Top 5 Civil Code Rules You Probably Don’t Know   

Believe it or Not

The Civil Code of Québec gives Quebecers rules to live by in many areas of everyday life, including property ownership, marriage, and contracts. Some of these rules are well-known, but others might surprise you! 

Gone for now, but not forever 

Imagine someone you know disappears without leaving a forwarding address. They don’t answer anyone’s messages. They’re even officially declared dead. Some time later, they come back, to everyone’s surprise! Are they in an impossible situation? Not really! The Civil Code of Québec has several rules about what to do if someone comes back after being declared dead. For example, this person has the right to get their property back if they ask for it!  

Would you like an island with that? 

Imagine a small river runs through a piece of property you own. Over time, an island forms in the middle of this river. Believe it or not, the Civil Code covers this unusual situation: “An island formed in the bed of a watercourse belongs to the owner of the bed.” In other words, you become the owner of the island too in this case. 

The apple doesn’t fall far from the tree 

Imagine your neighbour has an apple tree. One of their apples falls on your yard. Who owns the apple? Don’t worry, the Civil Code has the answer: “Fruit that falls from a tree onto neighbouring land belongs to the owner of the tree.” So, you’ll need to ask your neighbour’s permission before you take a bite. 

The clock is ticking 

When it comes to the law, deadlines are a critical question. It’s always important to know how much time you have to start court proceedings or assert your rights. For example, you have up to 10 years to act on a right given to you by a court decision. Now, how long is the longest deadline in the Civil Code, do you think? If you said 100 years, you’re right! It’s the maximum length for a lease. 

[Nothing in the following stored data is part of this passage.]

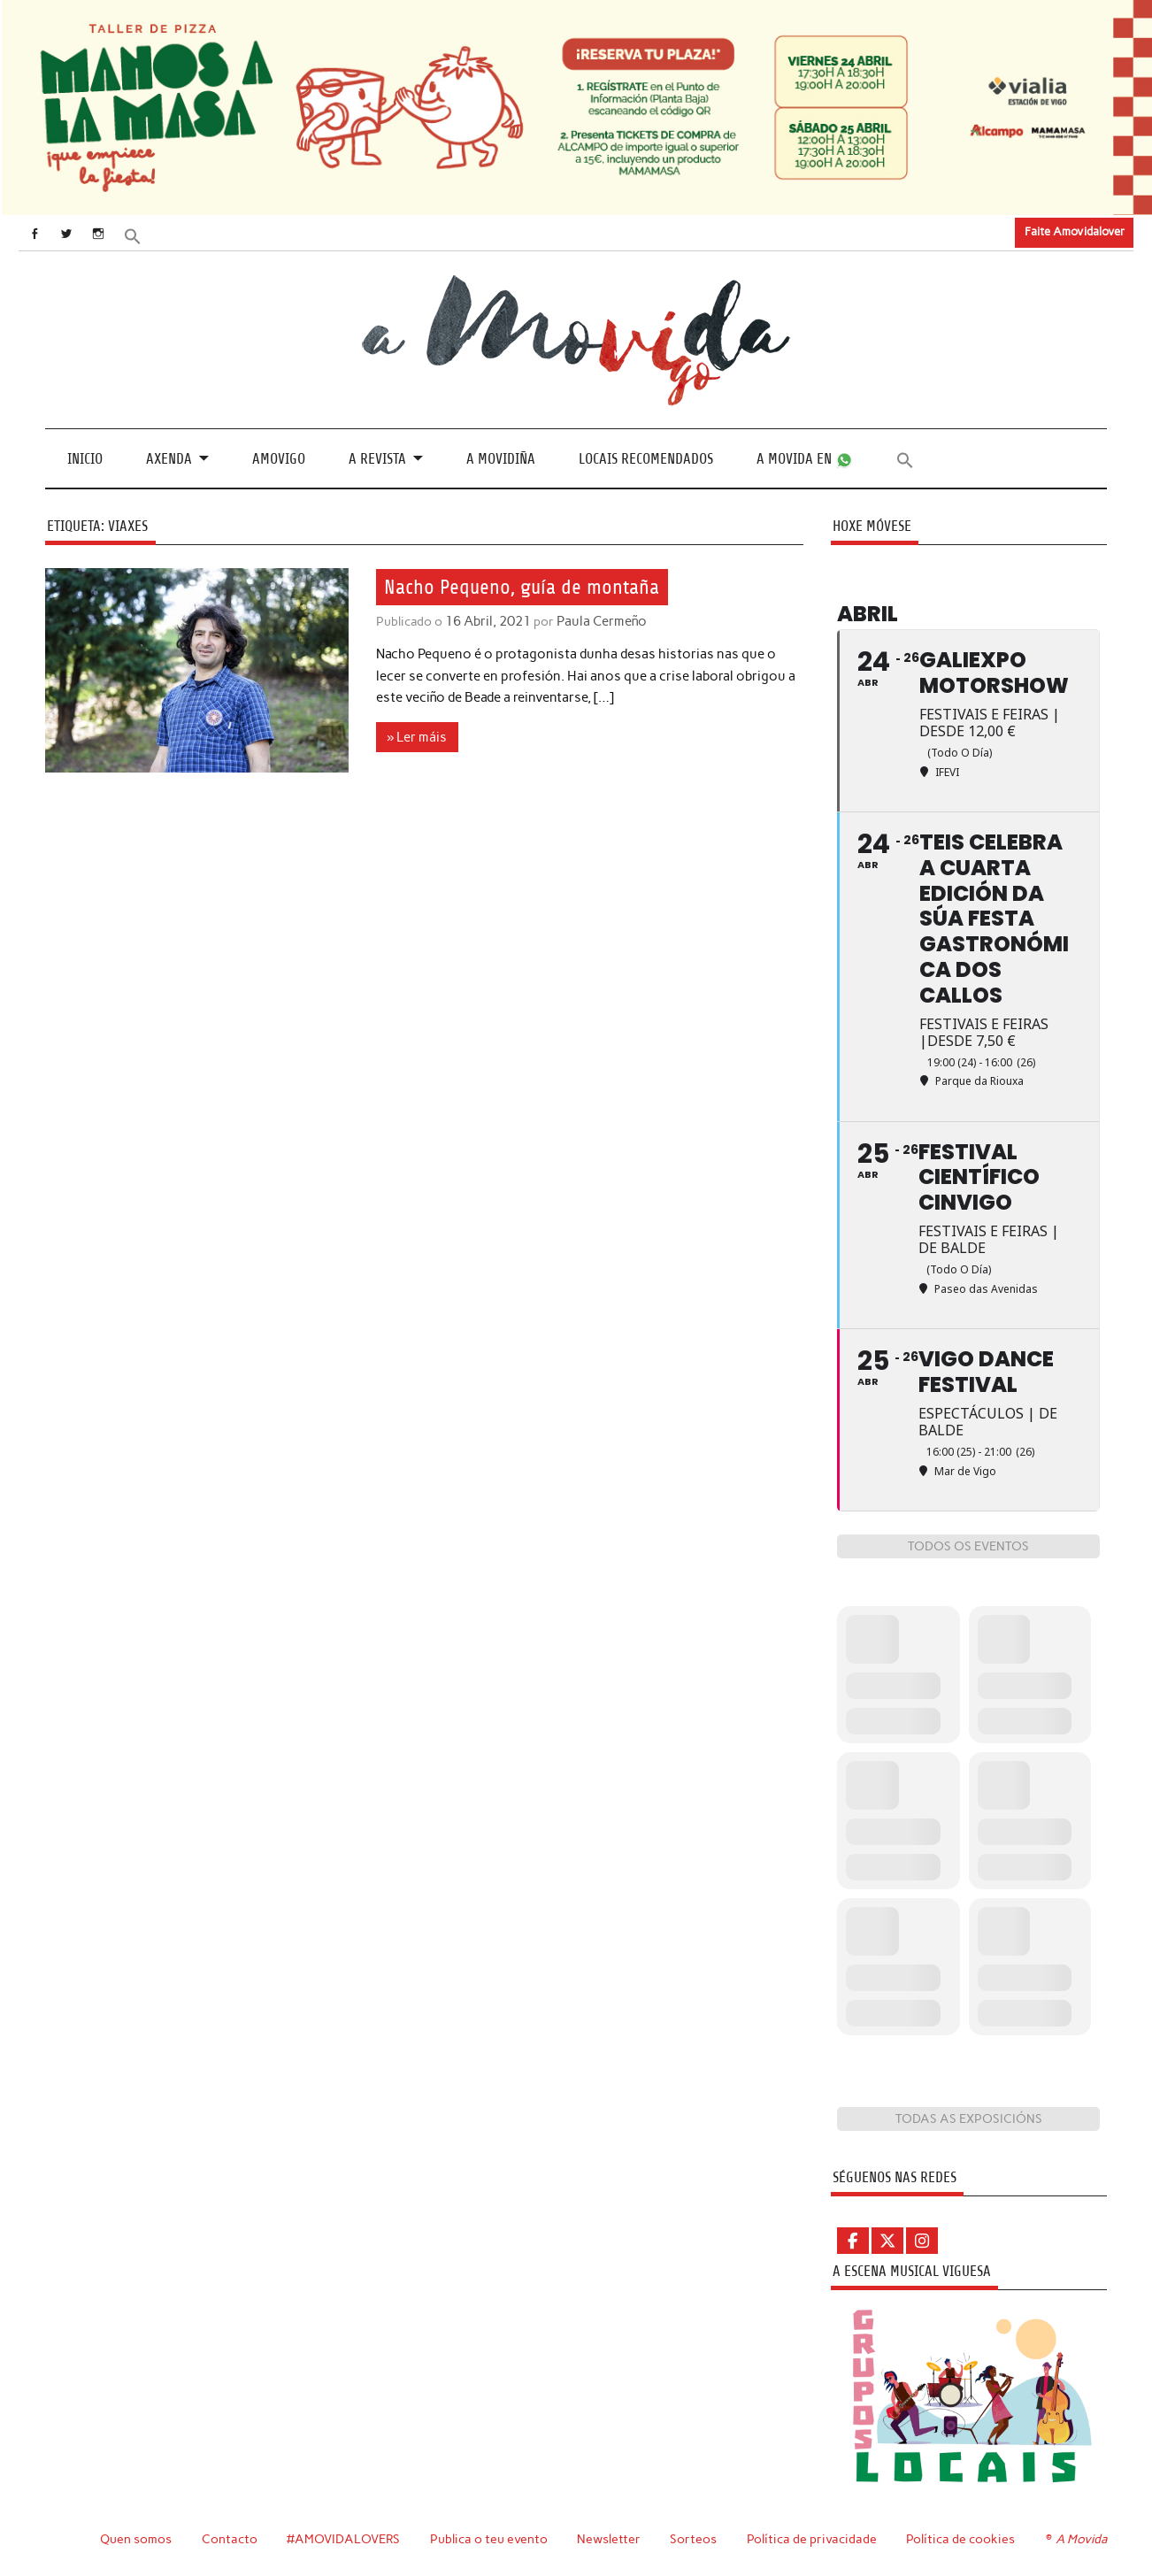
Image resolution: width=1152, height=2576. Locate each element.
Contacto (229, 2538)
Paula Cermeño (599, 621)
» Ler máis (417, 736)
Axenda (169, 458)
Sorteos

Buried treasure in the backyard 

Imagine some friends come over for a dinner party and find treasure buried deep in your backyard. Who gets to keep it? Unless you clearly instructed your friends to go look for treasure on your behalf, you only get to keep half. The other half is “finders keepers” according to the law. So, you might want to go over your backyard with a fine-toothed comb, you never know what you could find! 

Quebec is the only province that has a Civil Code. It’s a large law that includes thousands of civil law rules about people, objects, and their relationships… over 3,000, in fact!